■ **Task goal**:
In the listing below, the lines starting at the line with "Materiaal: Gehard koolstofstaal" and ending at the line with "y C) con Ll" are to be output verbatim. Images stay out of the copy.

■ **Stored data**:
+ + +

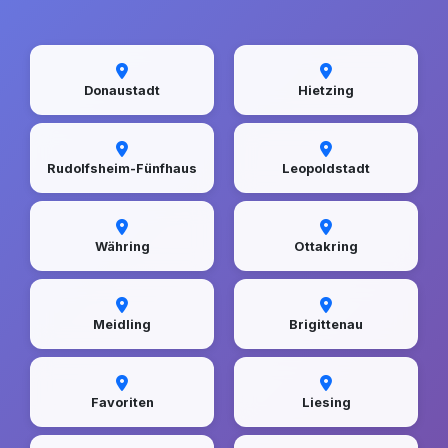
Donaustadt
Hietzing
Rudolfsheim-Fünfhaus
Leopoldstadt
Währing
Ottakring
Meidling
Brigittenau
Favoriten
Liesing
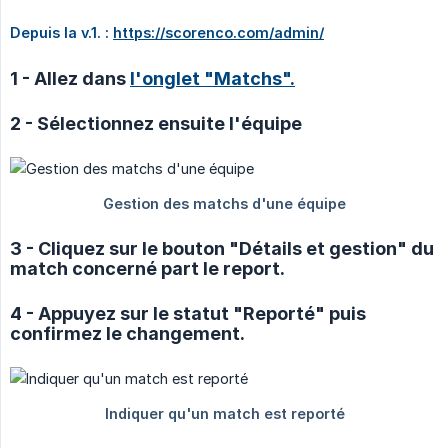
Depuis la v.1. : 
https://scorenco.com/admin/
1 - Allez dans
l'onglet "Matchs".
2 - Sélectionnez ensuite l'équipe
3 - Cliquez sur le bouton "Détails et gestion" du
match concerné part le report.
4 - Appuyez sur le statut "Reporté" puis
confirmez le changement.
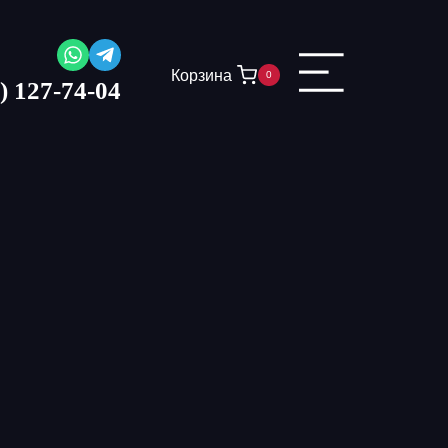
Корзина
0
) 127-74-04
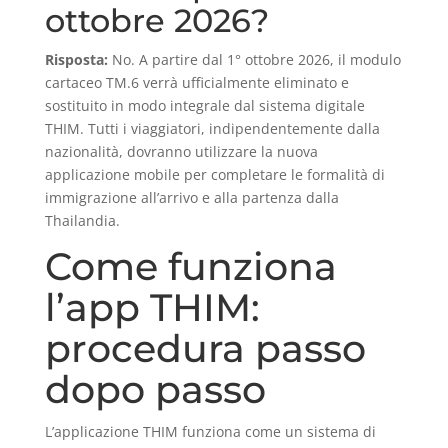
ottobre 2026?
Risposta:
No. A partire dal 1° ottobre 2026, il modulo
cartaceo TM.6 verrà ufficialmente eliminato e
sostituito in modo integrale dal sistema digitale
THIM. Tutti i viaggiatori, indipendentemente dalla
nazionalità, dovranno utilizzare la nuova
applicazione mobile per completare le formalità di
immigrazione all’arrivo e alla partenza dalla
Thailandia.
Come funziona
l’app THIM:
procedura passo
dopo passo
L’applicazione THIM funziona come un sistema di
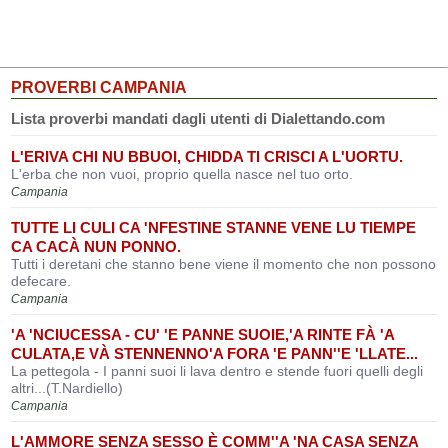
PROVERBI CAMPANIA
Lista proverbi mandati dagli utenti di Dialettando.com
L'ERIVA CHI NU BBUOI, CHIDDA TI CRISCI A L'UORTU.
L'erba che non vuoi, proprio quella nasce nel tuo orto.
Campania
TUTTE LI CULI CA 'NFESTINE STANNE VENE LU TIEMPE
CA CACÀ NUN PONNO.
Tutti i deretani che stanno bene viene il momento che non possono
defecare.
Campania
'A 'NCIUCESSA - CU' 'E PANNE SUOIE,'A RINTE FÀ 'A
CULATA,E VÀ STENNENNO'A FORA 'E PANN''E 'LLATE...
La pettegola - I panni suoi li lava dentro e stende fuori quelli degli
altri...(T.Nardiello)
Campania
L'AMMORE SENZA SESSO È COMM''A 'NA CASA SENZA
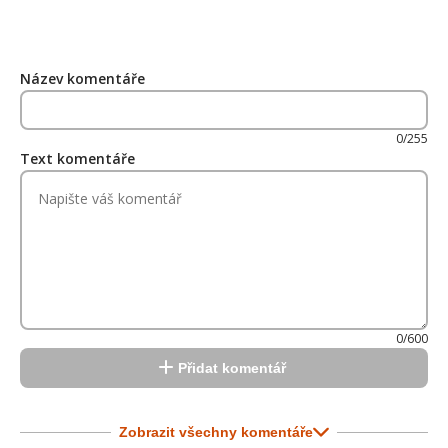
Název komentáře
0/255
Text komentáře
0/600
Přidat komentář
Zobrazit všechny komentáře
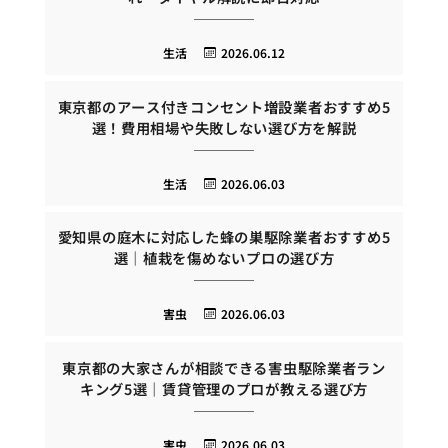
生活
2026.06.12
東京都のアース付きコンセント増設業者おすすめ5
選！費用相場や失敗しない選び方を解説
生活
2026.06.03
愛知県の庭木に対応した蜂の巣駆除業者おすすめ5
選｜植栽を傷めないプロの選び方
害虫
2026.06.03
東京都の大家さんが相談できる害虫駆除業者ラン
キング5選｜賃貸管理のプロが教える選び方
害虫
2026.06.03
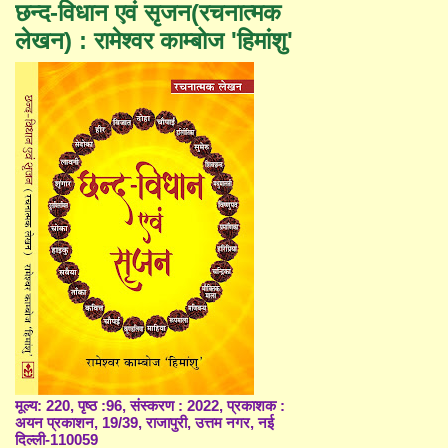
छन्द-विधान एवं सृजन(रचनात्मक
लेखन) : रामेश्वर काम्बोज 'हिमांशु'
मूल्य: 220, पृष्ठ :96, संस्करण : 2022, प्रकाशक :
अयन प्रकाशन, 19/39, राजापुरी, उत्तम नगर, नई
दिल्ली-110059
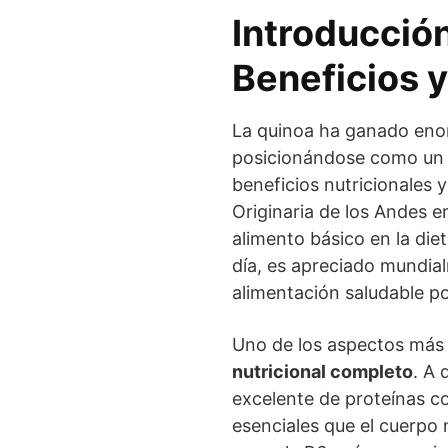
Introducción
Beneficios y
La quinoa ha ganado enor
posicionándose como un 
beneficios nutricionales y
Originaria de los Andes e
alimento básico en la di
día, es apreciado mundial
alimentación saludable po
Uno de los aspectos más 
nutricional completo
. A 
excelente de proteínas c
esenciales que el cuerpo 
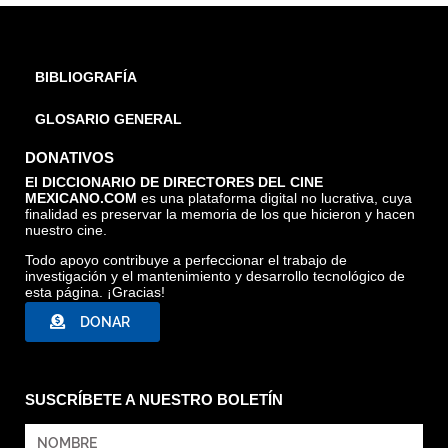
BIBLIOGRAFÍA
GLOSARIO GENERAL
DONATIVOS
El DICCIONARIO DE DIRECTORES DEL CINE
MEXICANO.COM
es una plataforma digital no lucrativa, cuya
finalidad es preservar la memoria de los que hicieron y hacen
nuestro cine.
Todo apoyo contribuye a perfeccionar el trabajo de
investigación y el mantenimiento y desarrollo tecnológico de
esta página. ¡Gracias!
DONAR
SUSCRÍBETE A NUESTRO BOLETÍN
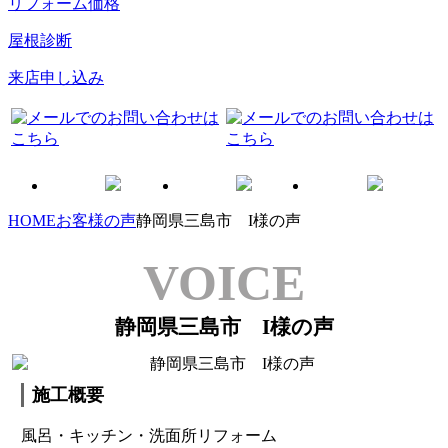
リフォーム価格
屋根診断
来店申し込み
HOME
お客様の声
静岡県三島市 I様の声
VOICE
静岡県三島市 I様の声
施工概要
風呂・キッチン・洗面所リフォーム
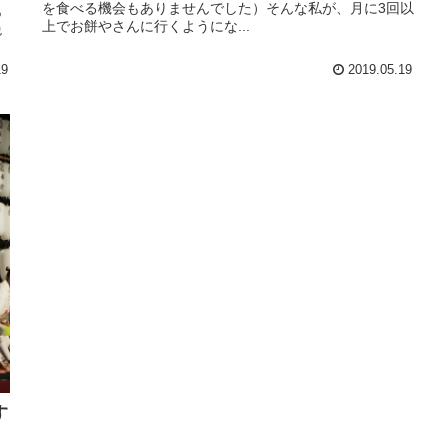
を食べる機会もありませんでした）そんな私が、月に3回以
あ
上でお餅やさんに行くようにな...
絶
19
2019.05.19
す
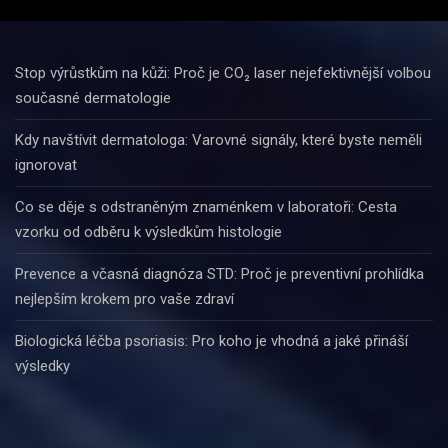
Stop výrůstkům na kůži: Proč je CO₂ laser nejefektivnější volbou
současné dermatologie
Kdy navštívit dermatologa: Varovné signály, které byste neměli
ignorovat
Co se děje s odstraněným znaménkem v laboratoři: Cesta
vzorku od odběru k výsledkům histologie
Prevence a včasná diagnóza STD: Proč je preventivní prohlídka
nejlepším krokem pro vaše zdraví
Biologická léčba psoriasis: Pro koho je vhodná a jaké přináší
výsledky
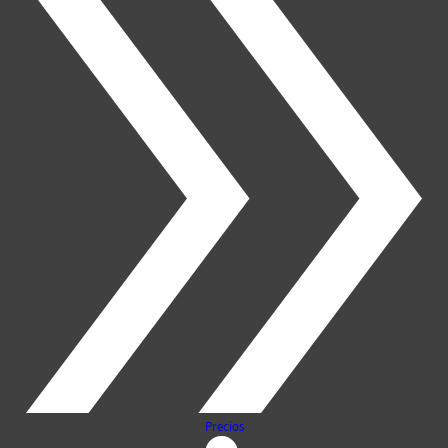
Precios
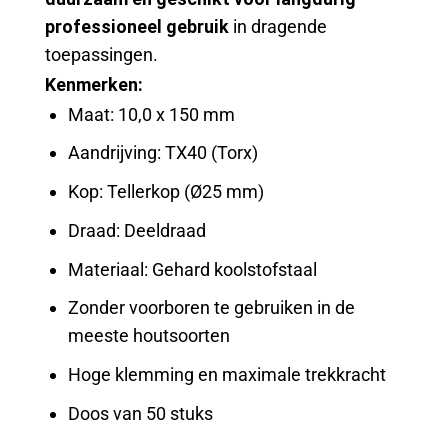
professioneel gebruik
in dragende
toepassingen.
Kenmerken:
Maat: 10,0 x 150 mm
Aandrijving: TX40 (Torx)
Kop: Tellerkop (Ø25 mm)
Draad: Deeldraad
Materiaal: Gehard koolstofstaal
Zonder voorboren te gebruiken in de
meeste houtsoorten
Hoge klemming en maximale trekkracht
Doos van 50 stuks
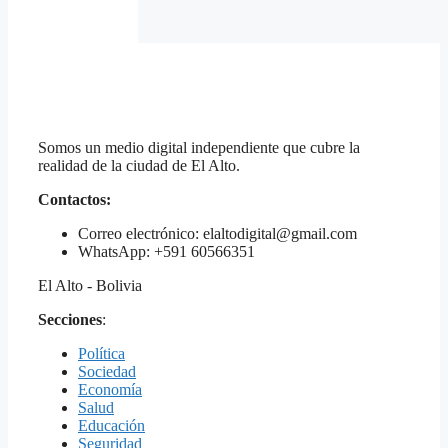
Somos un medio digital independiente que cubre la
realidad de la ciudad de El Alto.
Contactos:
Correo electrónico: elaltodigital@gmail.com
WhatsApp: +591 60566351
El Alto - Bolivia
Secciones
:
Política
Sociedad
Economía
Salud
Educación
Seguridad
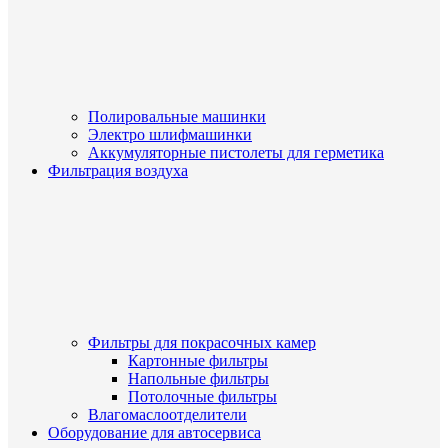
Полировальные машинки
Электро шлифмашинки
Аккумуляторные пистолеты для герметика
Фильтрация воздуха
Фильтры для покрасочных камер
Картонные фильтры
Напольные фильтры
Потолочные фильтры
Влагомаслоотделители
Оборудование для автосервиса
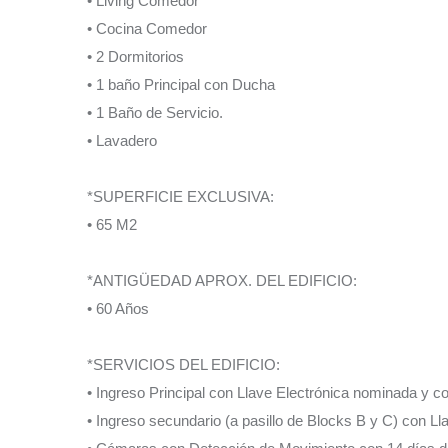
• Living Comedor
• Cocina Comedor
• 2 Dormitorios
• 1 baño Principal con Ducha
• 1 Baño de Servicio.
• Lavadero
*SUPERFICIE EXCLUSIVA:
• 65 M2
*ANTIGÜEDAD APROX. DEL EDIFICIO:
• 60 Años
*SERVICIOS DEL EDIFICIO:
• Ingreso Principal con Llave Electrónica nominada y co
• Ingreso secundario (a pasillo de Blocks B y C) con Ll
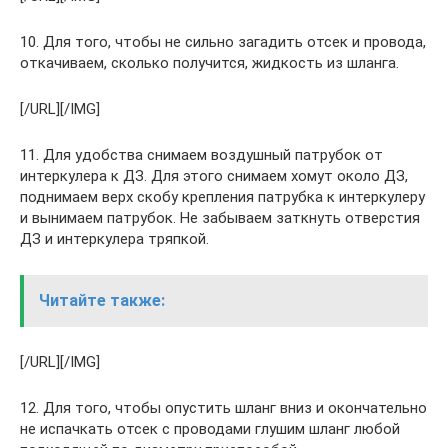
10. Для того, чтобы не сильно загадить отсек и провода,
откачиваем, сколько получится, жидкость из шланга.
[/URL][/IMG]
11. Для удобства снимаем воздушный патрубок от
интеркулера к ДЗ. Для этого снимаем хомут около ДЗ,
поднимаем верх скобу крепления патрубка к интеркулеру
и вынимаем патрубок. Не забываем заткнуть отверстия
ДЗ и интеркулера тряпкой.
Читайте также:
[/URL][/IMG]
12. Для того, чтобы опустить шланг вниз и окончательно
не испачкать отсек с проводами глушим шланг любой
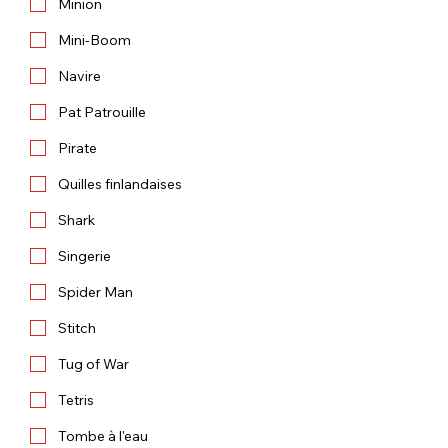
Minion
Mini-Boom
Navire
Pat Patrouille
Pirate
Quilles finlandaises
Shark
Singerie
Spider Man
Stitch
Tug of War
Tetris
Tombe à l'eau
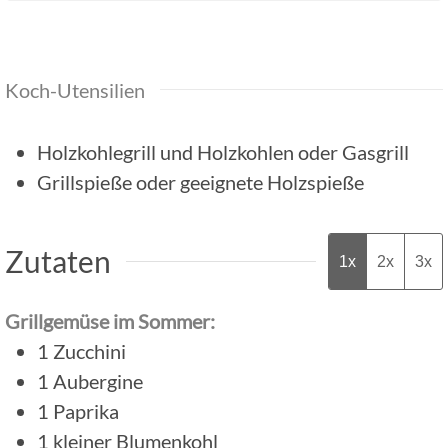
Koch-Utensilien
Holzkohlegrill und Holzkohlen
oder Gasgrill
Grillspieße oder geeignete Holzspieße
Zutaten
1x
2x
3x
Grillgemüse im Sommer:
1
Zucchini
1
Aubergine
1
Paprika
1
kleiner Blumenkohl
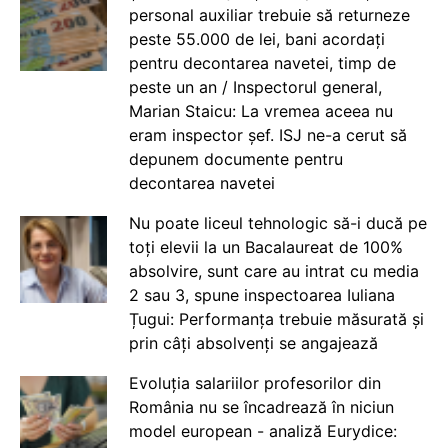
personal auxiliar trebuie să returneze
peste 55.000 de lei, bani acordați
pentru decontarea navetei, timp de
peste un an / Inspectorul general,
Marian Staicu: La vremea aceea nu
eram inspector șef. ISJ ne-a cerut să
depunem documente pentru
decontarea navetei
Nu poate liceul tehnologic să-i ducă pe
toți elevii la un Bacalaureat de 100%
absolvire, sunt care au intrat cu media
2 sau 3, spune inspectoarea Iuliana
Țugui: Performanța trebuie măsurată și
prin câți absolvenți se angajează
Evoluția salariilor profesorilor din
România nu se încadrează în niciun
model european - analiză Eurydice:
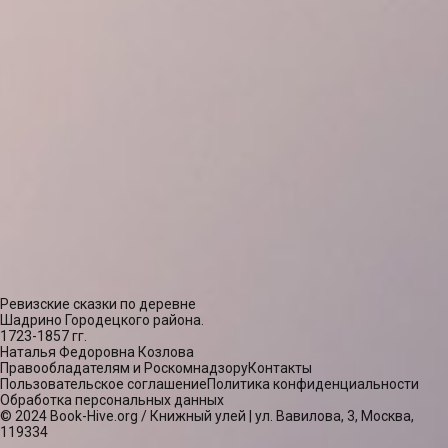
Ревизские сказки по деревне
Шадрино Городецкого района.
1723-1857 гг.
Наталья Федоровна Козлова
Правообладателям и Роскомнадзору
Контакты
Пользовательское соглашение
Политика конфиденциальности
Обработка персональных данных
© 2024 Book-Hive.org / Книжный улей | ул. Вавилова, 3, Москва,
119334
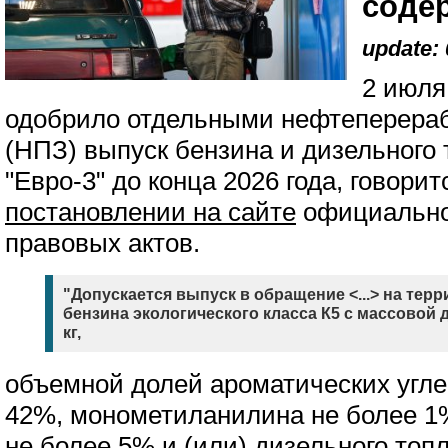
соде
update: 
2 июля
одобрило отдельными нефтеперер
(НПЗ) выпуск бензина и дизельного
"Евро-3" до конца 2026 года, говори
постановлении на сайте
официально
правовых актов.
"Допускается выпуск в обращение <...> на те
бензина экологического класса К5 с массовой д
кг,
объемной долей ароматических угле
42%, монометиланилина не более 1%
не более 5% и (или) дизельного топ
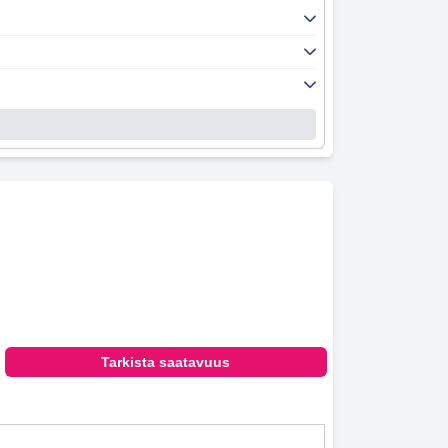
Tarkista saatavuus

+ + +

■ **Finished task**:
Materiaal: Gehard koolstofstaal
Zonder voorboren te gebruiken in de
meeste houtsoorten
Hoge klemming en maximale trekkracht
Doos van 50 stuks
Somos un medio digital independiente que cubre la
realidad de la ciudad de El Alto.
Contactos:
Correo electrónico: elaltodigital@gmail.com
WhatsApp: +591 60566351
El Alto - Bolivia
Secciones
:
Política
Sociedad
Economía
Salud
Educación
Seguridad
Полировальные машинки
Электро шлифмашинки
Аккумуляторные пистолеты для герметика
Фильтрация воздуха
Фильтры для покрасочных камер
Картонные фильтры
Напольные фильтры
Потолочные фильтры
Влагомаслоотделители
Оборудование для автосервиса
• Living Comedor
• Cocina Comedor
• 2 Dormitorios
• 1 baño Principal con Ducha
• 1 Baño de Servicio.
• Lavadero
*SUPERFICIE EXCLUSIVA:
• 65 M2
*ANTIGÜEDAD APROX. DEL EDIFICIO:
• 60 Años
*SERVICIOS DEL EDIFICIO:
• Ingreso Principal con Llave Electrónica nominada y co
• Ingreso secundario (a pasillo de Blocks B y C) con Ll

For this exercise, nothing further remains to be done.